START EXTRACTED RECORDS

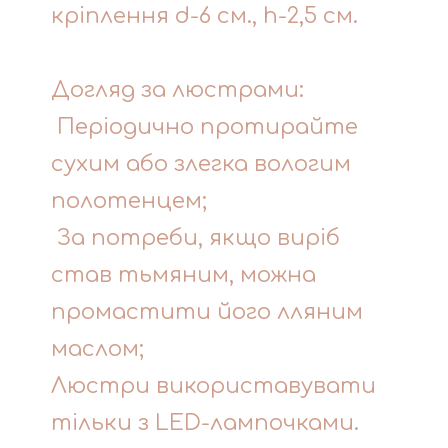
кріплення d-6 см., h-2,5 см.
Догляд за люстрами:
Періодично протирайте
сухим або злегка вологим
полотенцем;
За потреби, якщо виріб
став тьмяним, можна
промастити його лляним
маслом;
Люстри використавувати
тільки з LED-лампочками.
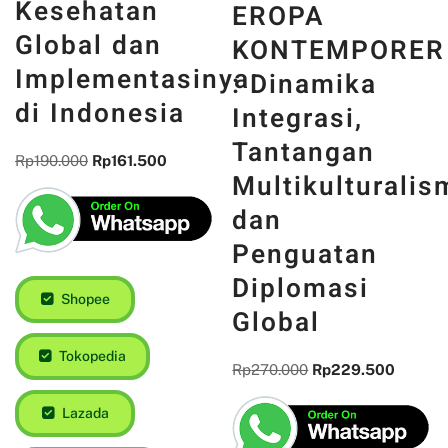
Kesehatan
EROPA
Global dan
KONTEMPORER
Implementasinya
: Dinamika
di Indonesia
Integrasi,
Tantangan
Rp
190.000
Rp
161.500
Multikulturalis
dan
Penguatan
Diplomasi
Shopee
Global
Tokopedia
Rp
270.000
Rp
229.500
Lazada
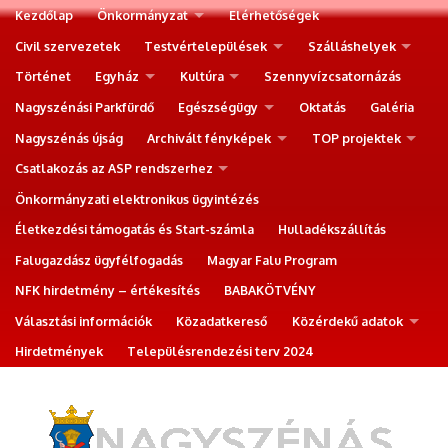
Kezdőlap
Önkormányzat
Elérhetőségek
Civil szervezetek
Testvértelepülések
Szálláshelyek
Történet
Egyház
Kultúra
Szennyvízcsatornázás
Nagyszénási Parkfürdő
Egészségügy
Oktatás
Galéria
Nagyszénás újság
Archivált fényképek
TOP projektek
Csatlakozás az ASP rendszerhez
Önkormányzati elektronikus ügyintézés
Életkezdési támogatás és Start-számla
Hulladékszállítás
Falugazdász ügyfélfogadás
Magyar Falu Program
NFK hirdetmény – értékesítés
BABAKÖTVÉNY
Választási információk
Közadatkereső
Közérdekű adatok
Hirdetmények
Településrendezési terv 2024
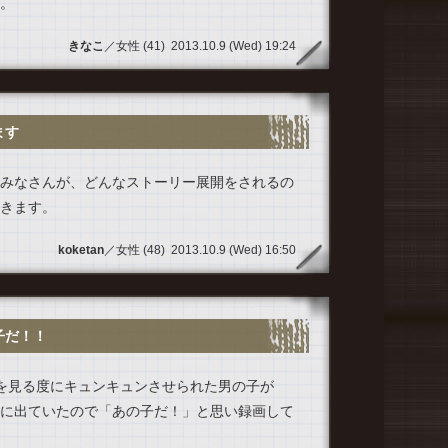
。
きなこ
／女性 (41) 2013.10.9 (Wed) 19:24
ます
みなさんが、どんなストーリー展開をされるの
きます。
koketan
／女性 (48) 2013.10.9 (Wed) 16:50
子だ！！
を見る度にキュンキュンさせられた男の子が
に出ていたので「あの子だ！」と思い録画して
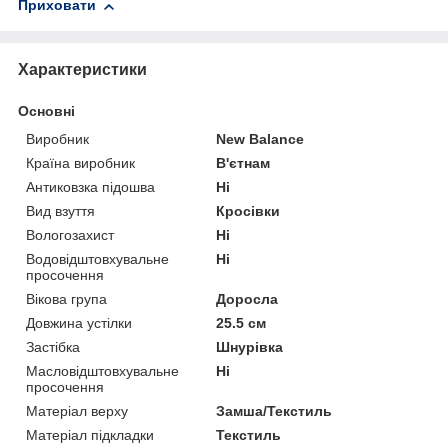
Приховати
Характеристики
Основні
Виробник
New Balance
Країна виробник
В'єтнам
Антиковзка підошва
Ні
Вид взуття
Кросівки
Вологозахист
Ні
Водовідштовхувальне
Ні
просочення
Вікова група
Доросла
Довжина устілки
25.5 см
Застібка
Шнурівка
Масловідштовхувальне
Ні
просочення
Матеріал верху
Замша/Текстиль
Матеріал підкладки
Текстиль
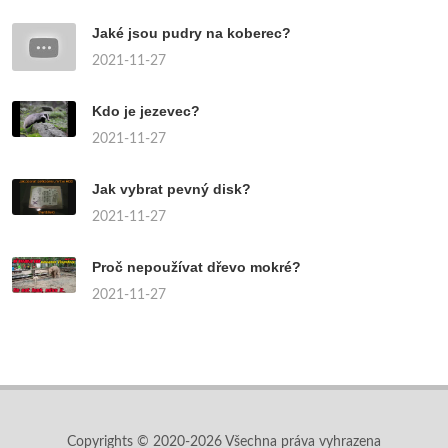
Jaké jsou pudry na koberec?
2021-11-27
Kdo je jezevec?
2021-11-27
Jak vybrat pevný disk?
2021-11-27
Proč nepoužívat dřevo mokré?
2021-11-27
Copyrights © 2020-2026 Všechna práva vyhrazena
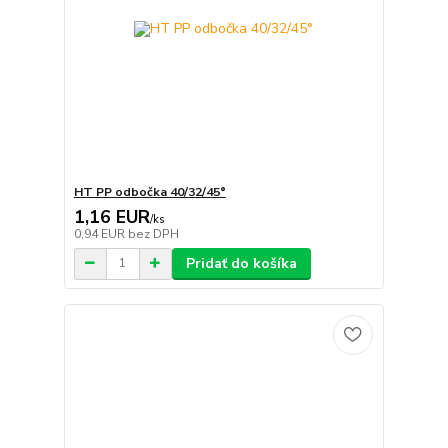
HT PP odbočka 40/32/45°
1,16 EUR
/
ks
0,94 EUR
bez DPH
Pridať do košíka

END EXTRACTED RECORDS

REQUIRED WORK:
The data shown above must be printed again exactly, with no images included.

RESPONSE BELOW:
кріплення d-6 см., h-2,5 см.
Догляд за люстрами:
Періодично протирайте
сухим або злегка вологим
полотенцем;
За потреби, якщо виріб
став тьмяним, можна
промастити його лляним
маслом;
Люстри використавувати
тільки з LED-лампочками.
Kesehatan
EROPA
Global dan
KONTEMPORER
Implementasinya
: Dinamika
di Indonesia
Integrasi,
Tantangan
Rp
190.000
Rp
161.500
Multikulturalis
dan
Penguatan
Diplomasi
Shopee
Global
Tokopedia
Rp
270.000
Rp
229.500
Lazada
Kezdőlap
Önkormányzat
Elérhetőségek
Civil szervezetek
Testvértelepülések
Szálláshelyek
Történet
Egyház
Kultúra
Szennyvízcsatornázás
Nagyszénási Parkfürdő
Egészségügy
Oktatás
Galéria
Nagyszénás újság
Archivált fényképek
TOP projektek
Csatlakozás az ASP rendszerhez
Önkormányzati elektronikus ügyintézés
Életkezdési támogatás és Start-számla
Hulladékszállítás
Falugazdász ügyfélfogadás
Magyar Falu Program
NFK hirdetmény – értékesítés
BABAKÖTVÉNY
Választási információk
Közadatkereső
Közérdekű adatok
Hirdetmények
Településrendezési terv 2024
。
きなこ
／女性 (41) 2013.10.9 (Wed) 19:24
ます
みなさんが、どんなストーリー展開をされるの
きます。
koketan
／女性 (48) 2013.10.9 (Wed) 16:50
子だ！！
を見る度にキュンキュンさせられた男の子が
に出ていたので「あの子だ！」と思い録画して
Приховати
Характеристики
Основні
Виробник
New Balance
Країна виробник
В'єтнам
Антиковзка підошва
Ні
Вид взуття
Кросівки
Вологозахист
Ні
Водовідштовхувальне
Ні
просочення
Вікова група
Доросла
Довжина устілки
25.5 см
Застібка
Шнурівка
Масловідштовхувальне
Ні
просочення
Матеріал верху
Замша/Текстиль
Матеріал підкладки
Текстиль
Jaké jsou pudry na koberec?
2021-11-27
Kdo je jezevec?
2021-11-27
Jak vybrat pevný disk?
2021-11-27
Proč nepoužívat dřevo mokré?
2021-11-27
Copyrights © 2020-2026 Všechna práva vyhrazena
HT PP odbočka 40/32/45°
1,16 EUR
/
ks
0,94 EUR
bez DPH
Pridať do košíka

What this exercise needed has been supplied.